While all of that sounds relatively promising, we won't bother wasting any more of your time talking about this mouse. In a nutshell, we don't recommend it. Here's why:
- It isn't a comfortable shape.
- Buttons that would usually fall under the thumb have been moved onto the top of the mouse and are less easy to access.
- The mouse is too light for our linking.
- Most of all, the LED sensor can't track fast enough movements to be of interest to gamers. It struggles to keep up as soon as you start moving the mouse at 1.5 metres per second, and cuts out completely if you go above 2 metres per second. A minimum tracking speed of 3 metres per second is required to meet the needs of serious gamers. Using a 'pro gamer' mouse mat like the Tt Esport Dasher didn't improve things either.

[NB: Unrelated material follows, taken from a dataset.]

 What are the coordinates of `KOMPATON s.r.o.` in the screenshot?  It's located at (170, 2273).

In spite of all that, CPU use is kept in check nicely in this mouse. While the tech specs promise 1000 Hz, the actual frequency changes, often varying between 500 and 1000 Hz in relation to the mouse's movements. The average reporting frequency works out at around 800 Hz.
- Frequency: 1000 Hz
- Low price for a gaming mouse
- For left- and right-handed users
- We didn't like the mouse's design or shape
- LED sensor isn't good enough for gamers as it can't track fast movements
- Very light
- Not as good as the G500, which isn't much more expensive
On paper, the Logitech G300 looks great. In practice, it's a pretty bog-standard mouse or a pretty poor gaming mouse, depending on how you look at it. We'd have loved to tell you this button-packed mouse was a real bargain but, unfortunately, that's not the case.